La soluzione del TAR Toscana. Il TAR ha in primo luogo ribadito, per quel che qui rileva, che nonostante la Stazione Appaltante avesse fornito i chiarimenti richiesti dall'aggiudicataria in ordine alla possibilità di arrecare una specifica miglioria al progetto in un settore specifico, in realtà, tale chiarimento, non è stato tuttavia, determinante ai fini di una modifica sostanziale del progetto dal punto di vista metodologico. Ebbene, l'assenza di una causa di esclusione espressa, così come il contestuale chiarimento posto in essere dalla stazione appaltante, consentono di ritenere come non si fosse in presenza di una variazione essenziale rispetto alle prescrizioni del capitolato tecnico.

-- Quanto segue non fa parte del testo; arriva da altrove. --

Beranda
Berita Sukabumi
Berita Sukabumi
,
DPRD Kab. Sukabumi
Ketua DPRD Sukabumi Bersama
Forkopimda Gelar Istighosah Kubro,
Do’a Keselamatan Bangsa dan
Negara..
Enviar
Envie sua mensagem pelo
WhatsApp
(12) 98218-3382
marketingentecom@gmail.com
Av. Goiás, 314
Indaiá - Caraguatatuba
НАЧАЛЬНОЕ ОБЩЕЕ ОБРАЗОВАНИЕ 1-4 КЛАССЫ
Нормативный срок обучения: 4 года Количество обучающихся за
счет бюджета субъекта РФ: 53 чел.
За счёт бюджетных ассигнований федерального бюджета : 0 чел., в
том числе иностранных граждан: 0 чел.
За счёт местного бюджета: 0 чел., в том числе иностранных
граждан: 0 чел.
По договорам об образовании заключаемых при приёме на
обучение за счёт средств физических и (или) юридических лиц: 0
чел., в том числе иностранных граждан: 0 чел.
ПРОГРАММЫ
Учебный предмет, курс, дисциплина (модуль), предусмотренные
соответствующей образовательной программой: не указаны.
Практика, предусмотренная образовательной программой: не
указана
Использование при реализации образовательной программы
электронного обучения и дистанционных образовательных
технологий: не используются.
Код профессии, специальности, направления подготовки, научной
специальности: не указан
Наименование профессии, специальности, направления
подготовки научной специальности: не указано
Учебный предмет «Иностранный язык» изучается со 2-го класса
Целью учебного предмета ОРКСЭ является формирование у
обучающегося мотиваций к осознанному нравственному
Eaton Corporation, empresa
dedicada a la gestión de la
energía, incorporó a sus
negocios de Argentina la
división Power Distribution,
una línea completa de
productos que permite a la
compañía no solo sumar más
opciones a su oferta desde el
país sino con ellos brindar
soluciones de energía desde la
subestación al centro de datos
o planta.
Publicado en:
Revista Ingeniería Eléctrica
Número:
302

Il giudice amministrativo ha richiamato anche delle recenti pronunce del Consiglio di Stato, le quali, hanno confermato il fatto che “la difformità dell'offerta rispetto alle caratteristiche tecniche previste nel capitolato di gara per i beni da fornire può risolversi in un "aliud pro alio" idoneo a giustificare, di per sé, l'esclusione dalla selezione. Tuttavia, questo rigido automatismo, valido anche in assenza di una espressa comminatoria escludente, opera nel solo caso in cui le specifiche tecniche previste nella legge di gara consentano di ricostruire con esattezza il prodotto richiesto dall'Amministrazione e di fissare in maniera analitica ed inequivoca determinate caratteristiche tecniche come obbligatorie. Dunque, il principio della esclusione dell'offerta per difformità dai requisiti minimi, anche in assenza di espressa comminatoria di esclusione, non può che valere nei casi in cui la disciplina di gara prevede qualità del prodotto che con assoluta certezza si qualifichino come caratteristiche minime. Ma ove questa certezza non vi sia e sussista al contrario un margine di ambiguità circa l'effettiva portata delle clausole del bando, riprende vigore il principio residuale che impone di preferire l'interpretazione della lex specialis maggiormente rispettosa del principio del favor partecipationis e dell'interesse al più ampio confronto concorrenziale, oltre che della tassatività - intesa anche nel senso di tipicità ed inequivocabilità - delle cause di esclusione (Cons. Stato Sez. III, 14 maggio 2020, n. 3084)”.

In conclusione, il Collegio, ha aggiunto che anche laddove si volesse prescindere da questi rilievi va evidenziato che l'offerta dell'aggiudicataria avrebbe dovuto comunque essere ammessa alla luce del principio del favor partecipationis e della tassatività delle cause di esclusione di cui all'art. 83, comma 8, d.lgs. n. 50/2016. Le cause di esclusione dalla gara, in quanto limitative della libertà di concorrenza, devono essere ritenute di stretta interpretazione” con la conseguenza che “in caso di equivocità delle disposizioni che regolano lo svolgimento della gara, deve essere preferita quell'interpretazione che, in aderenza ai criteri di proporzionalità e ragionevolezza, eviti eccessivi formalismi e illegittime restrizioni alla partecipazione”. (Cons. Stato Sez. V, 2 dicembre 2019, n. 8255).

Invero, è pacifico in giurisprudenza il fatto che in materia di offerta nelle gare pubbliche, il principio di equivalenza “permea l'intera disciplina dell'evidenza pubblica e la possibilità di ammettere a seguito di valutazione della stazione appaltante prodotti aventi specifiche tecniche equivalenti a quelle richieste risponde al principio del favor partecipationis (ampliamento della platea dei concorrenti) e costituisce altresì espressione del legittimo esercizio della discrezionalità tecnica da parte dell'Amministrazione” (Cons. Stato Sez. III, 17 agosto 2020, n. 5063).